Requirement:
For each line in the data that includes "Deutsch", make a copy.

Records shown:
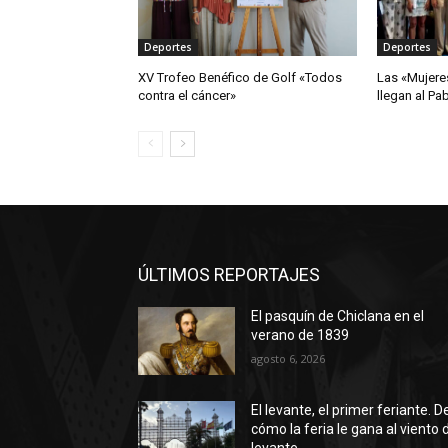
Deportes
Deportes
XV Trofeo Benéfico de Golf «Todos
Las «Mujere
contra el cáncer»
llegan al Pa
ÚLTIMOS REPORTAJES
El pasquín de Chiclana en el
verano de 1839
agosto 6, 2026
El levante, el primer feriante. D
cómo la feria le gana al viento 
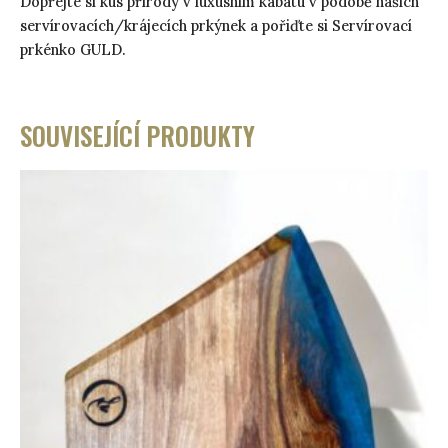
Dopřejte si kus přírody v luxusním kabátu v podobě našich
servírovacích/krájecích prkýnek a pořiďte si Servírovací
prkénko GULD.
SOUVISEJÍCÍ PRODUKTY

---

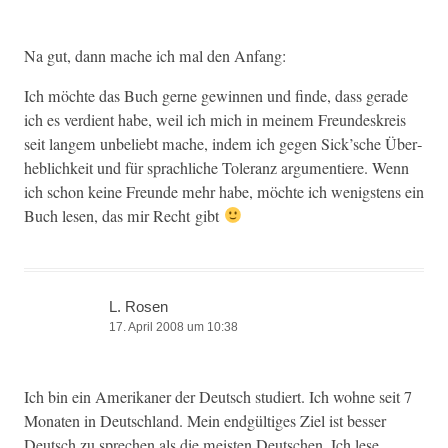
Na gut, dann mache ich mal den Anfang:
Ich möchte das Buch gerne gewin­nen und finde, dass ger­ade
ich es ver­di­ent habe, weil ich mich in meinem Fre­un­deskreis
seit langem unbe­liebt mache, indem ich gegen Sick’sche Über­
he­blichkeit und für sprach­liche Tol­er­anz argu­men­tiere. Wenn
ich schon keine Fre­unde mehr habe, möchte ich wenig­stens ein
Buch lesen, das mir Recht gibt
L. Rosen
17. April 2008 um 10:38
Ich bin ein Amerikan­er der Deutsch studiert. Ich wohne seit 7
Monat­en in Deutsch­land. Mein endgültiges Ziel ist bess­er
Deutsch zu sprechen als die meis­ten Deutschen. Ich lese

Output for this exercise:
Ich bin ein Amerikan­er der Deutsch studiert. Ich wohne seit 7
Monat­en in Deutsch­land. Mein endgültiges Ziel ist bess­er
Deutsch zu sprechen als die meis­ten Deutschen. Ich lese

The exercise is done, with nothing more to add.